Stored items from a collection:
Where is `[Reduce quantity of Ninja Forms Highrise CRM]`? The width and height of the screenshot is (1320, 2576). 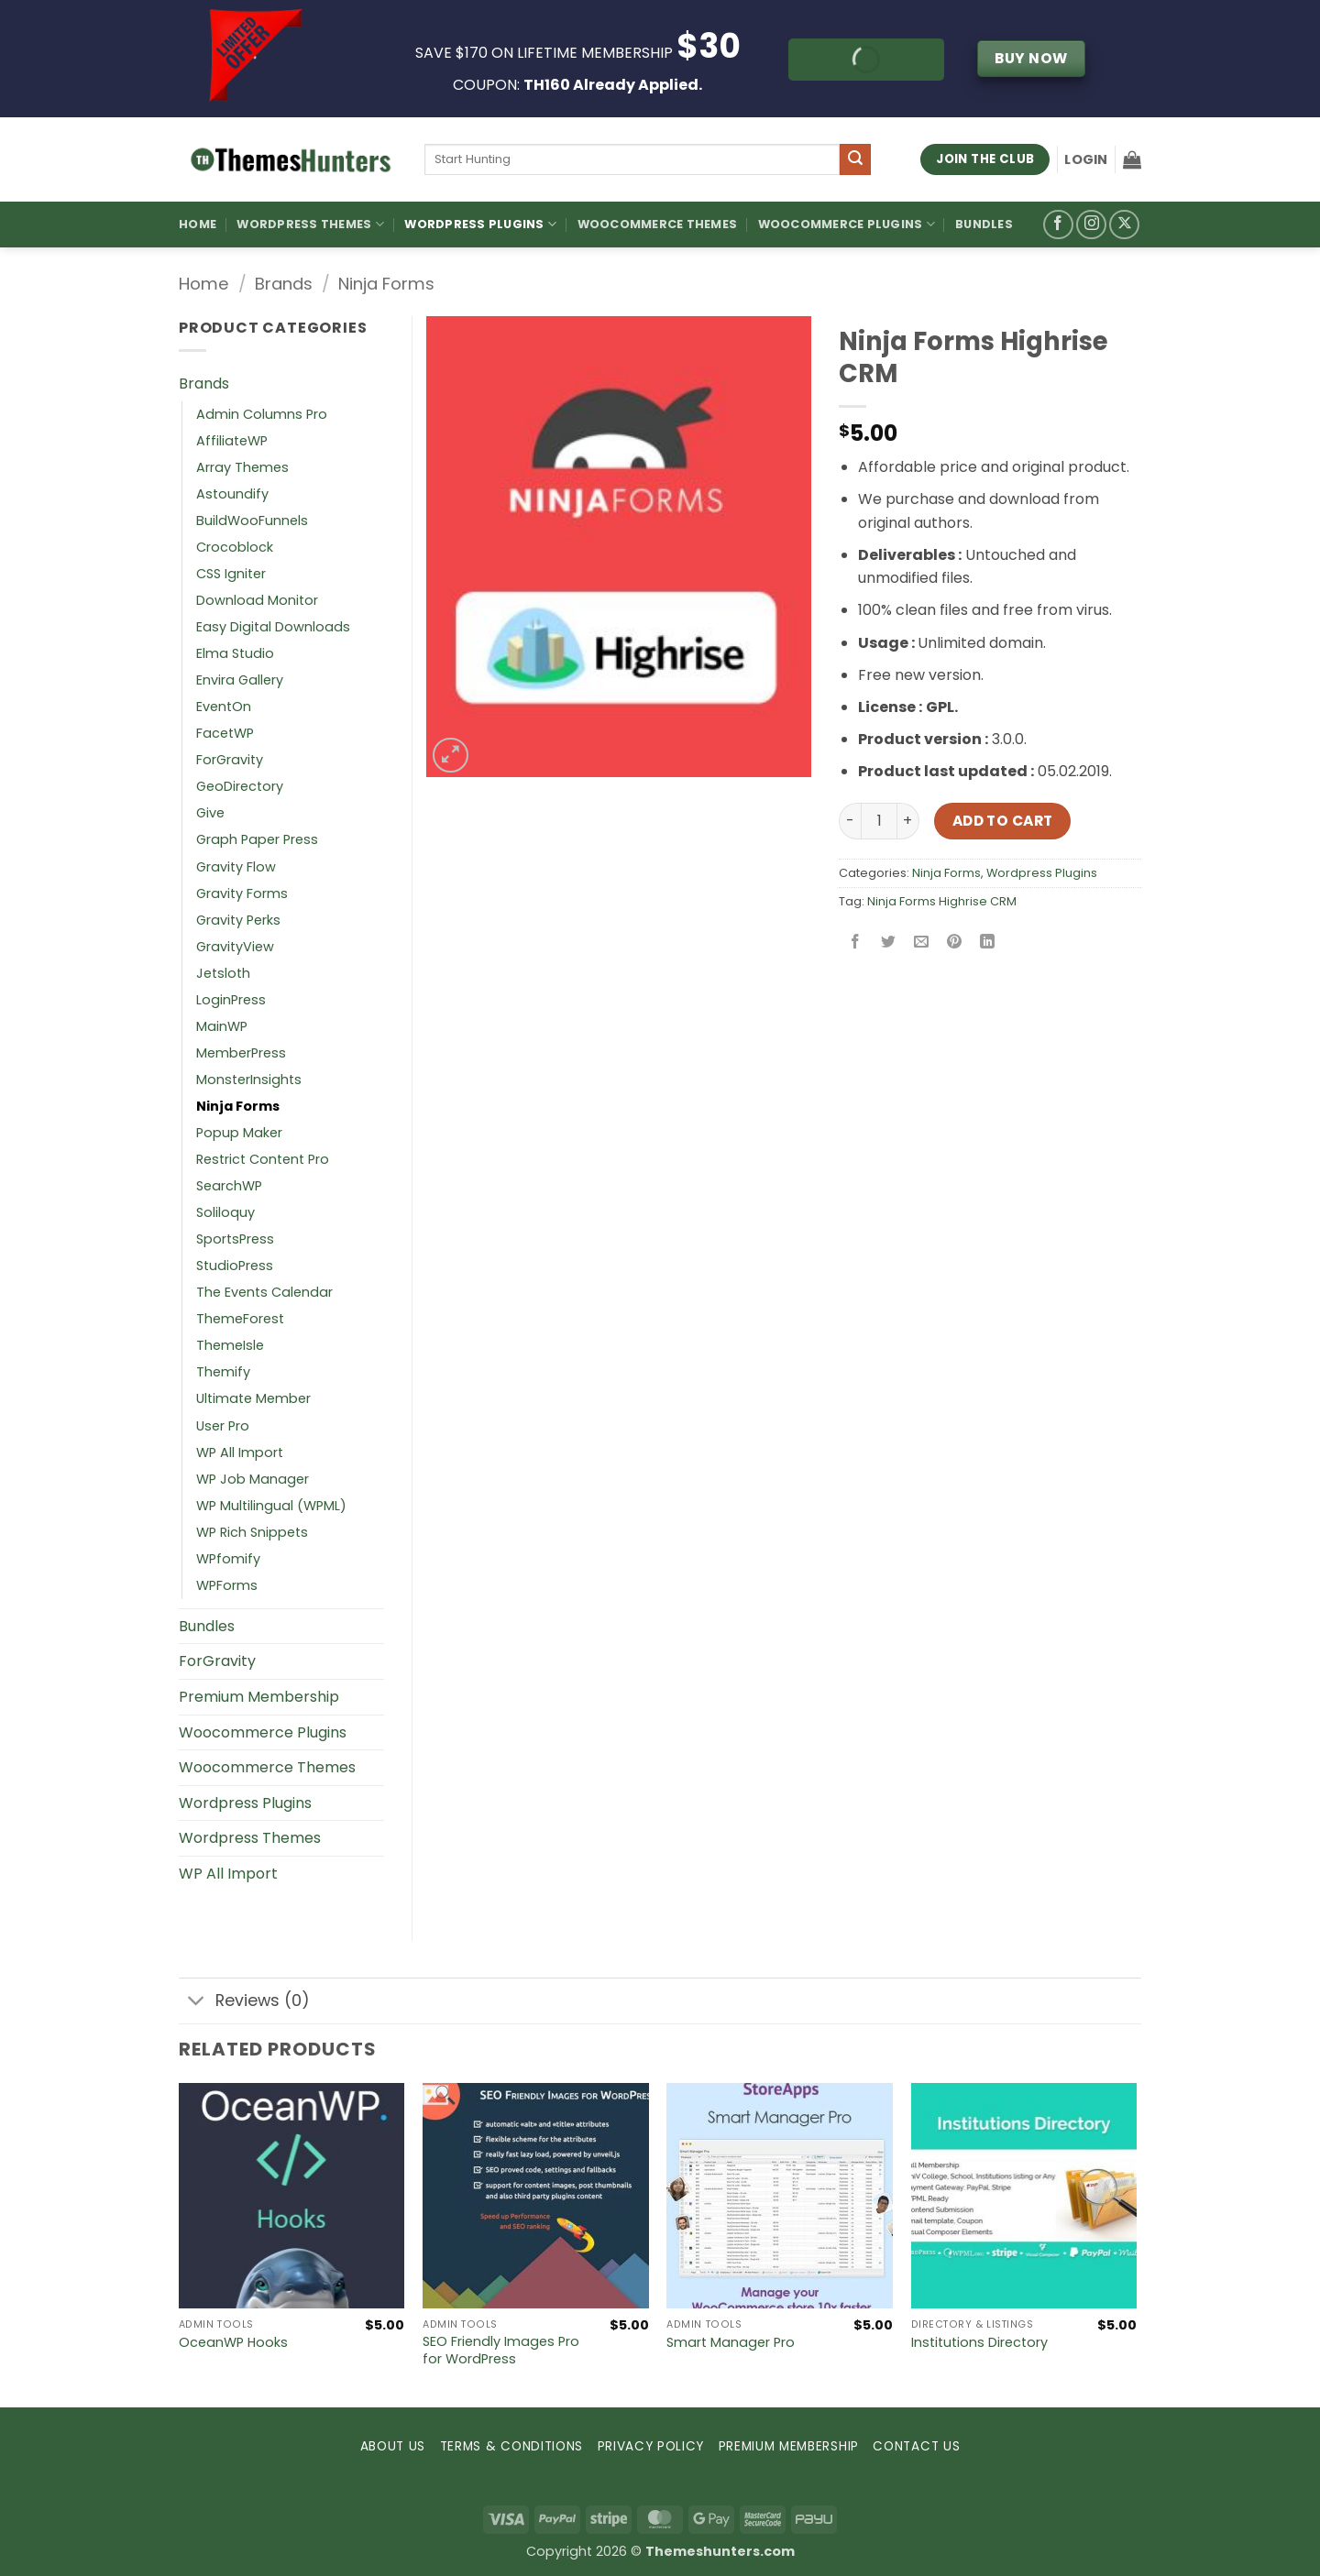
[Reduce quantity of Ninja Forms Highrise CRM] is located at coordinates (850, 821).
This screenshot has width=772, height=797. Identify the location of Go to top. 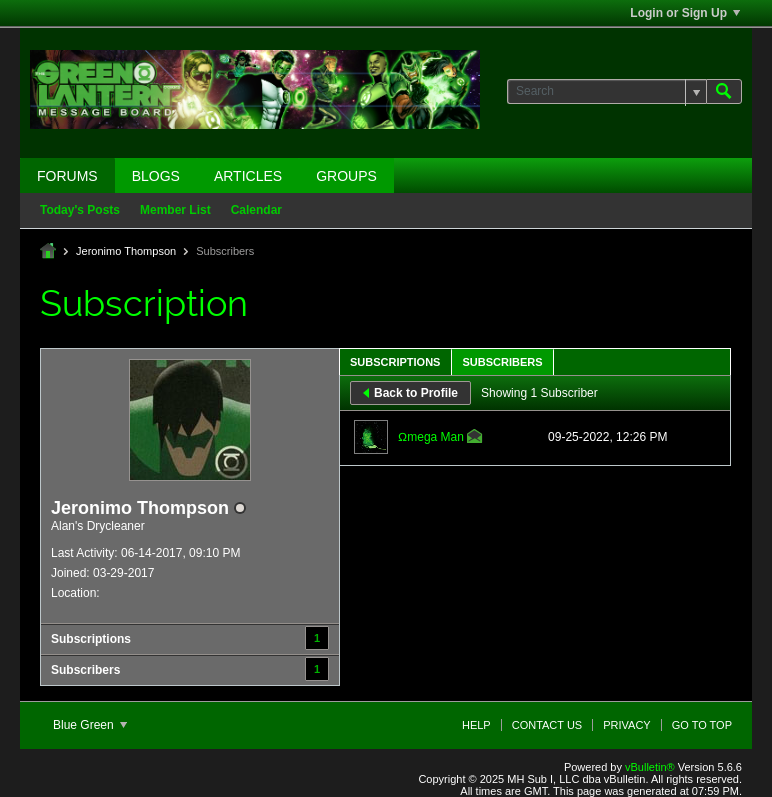
(702, 725).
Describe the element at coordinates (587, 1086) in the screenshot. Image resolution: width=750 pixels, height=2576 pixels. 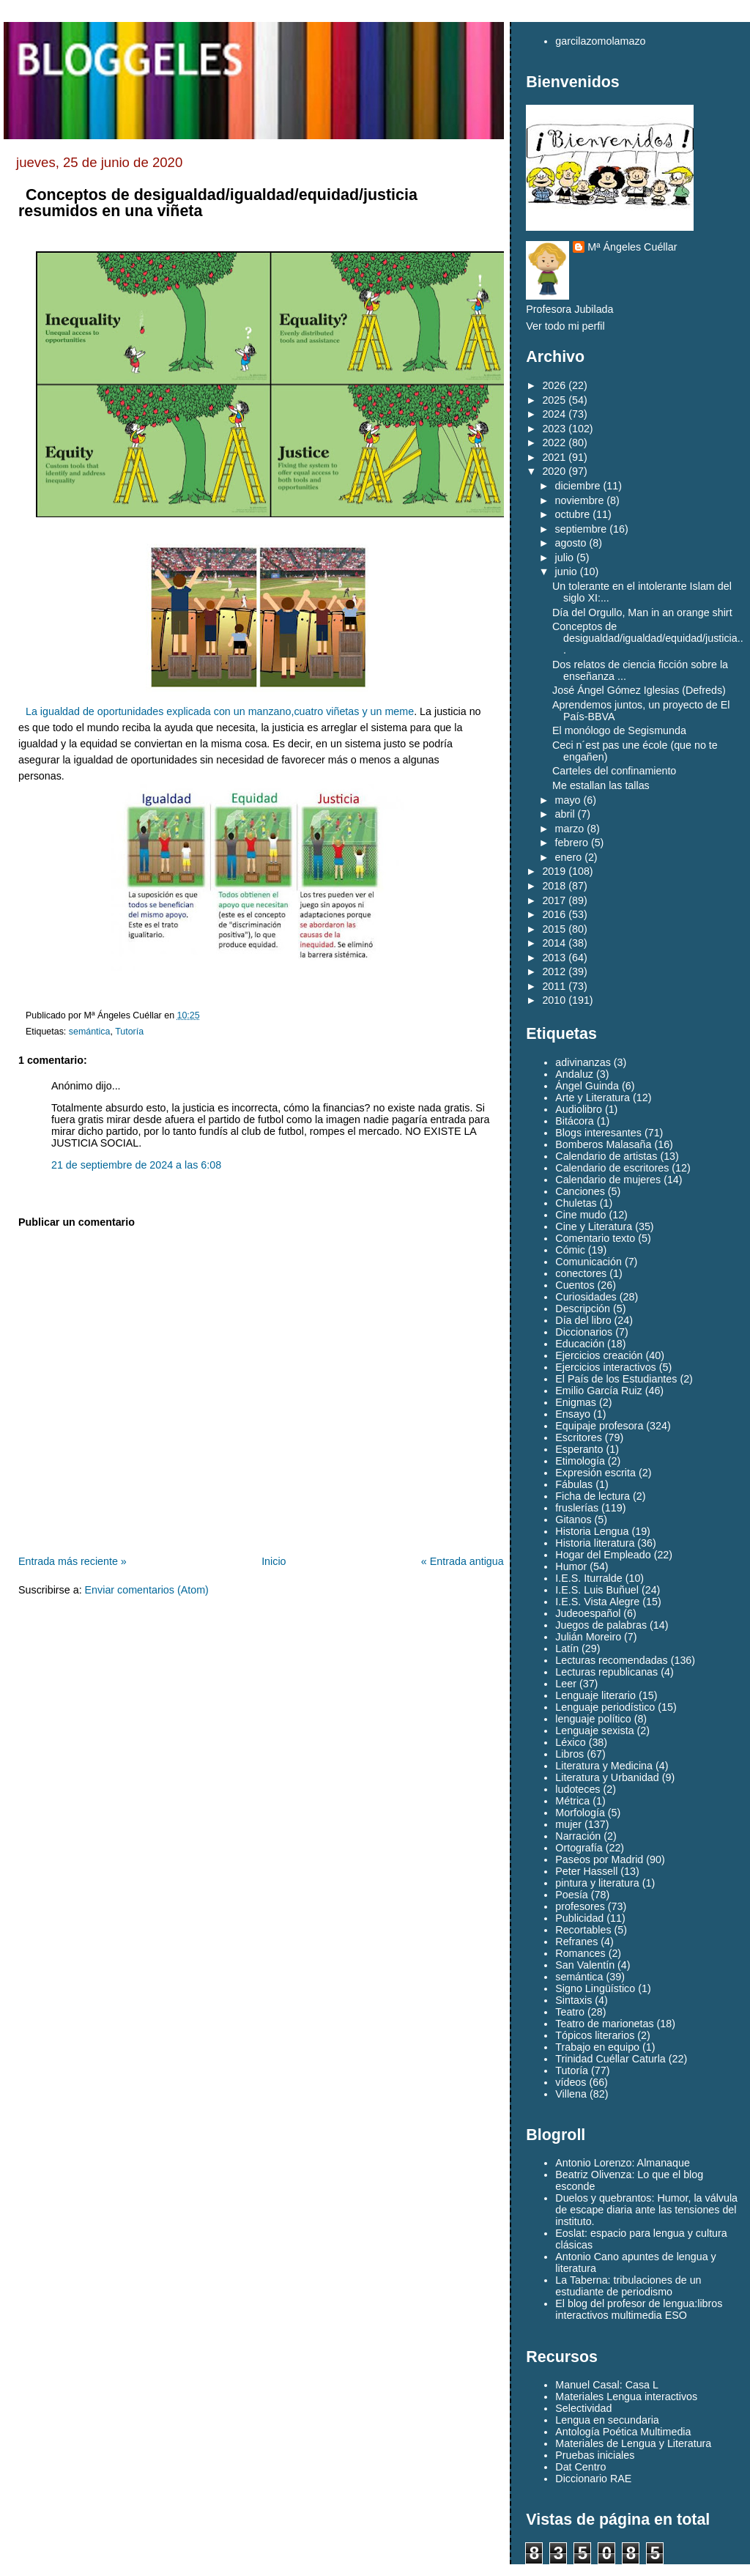
I see `Ángel Guinda` at that location.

Exercise description:
Omit all images when repeating the data above exactly.

Finished task:
Where is `[Reduce quantity of Ninja Forms Highrise CRM]`? The width and height of the screenshot is (1320, 2576). 
[Reduce quantity of Ninja Forms Highrise CRM] is located at coordinates (850, 821).
This screenshot has width=772, height=797. Identify the location of Go to top. 
(702, 725).
Describe the element at coordinates (587, 1086) in the screenshot. Image resolution: width=750 pixels, height=2576 pixels. 
I see `Ángel Guinda` at that location.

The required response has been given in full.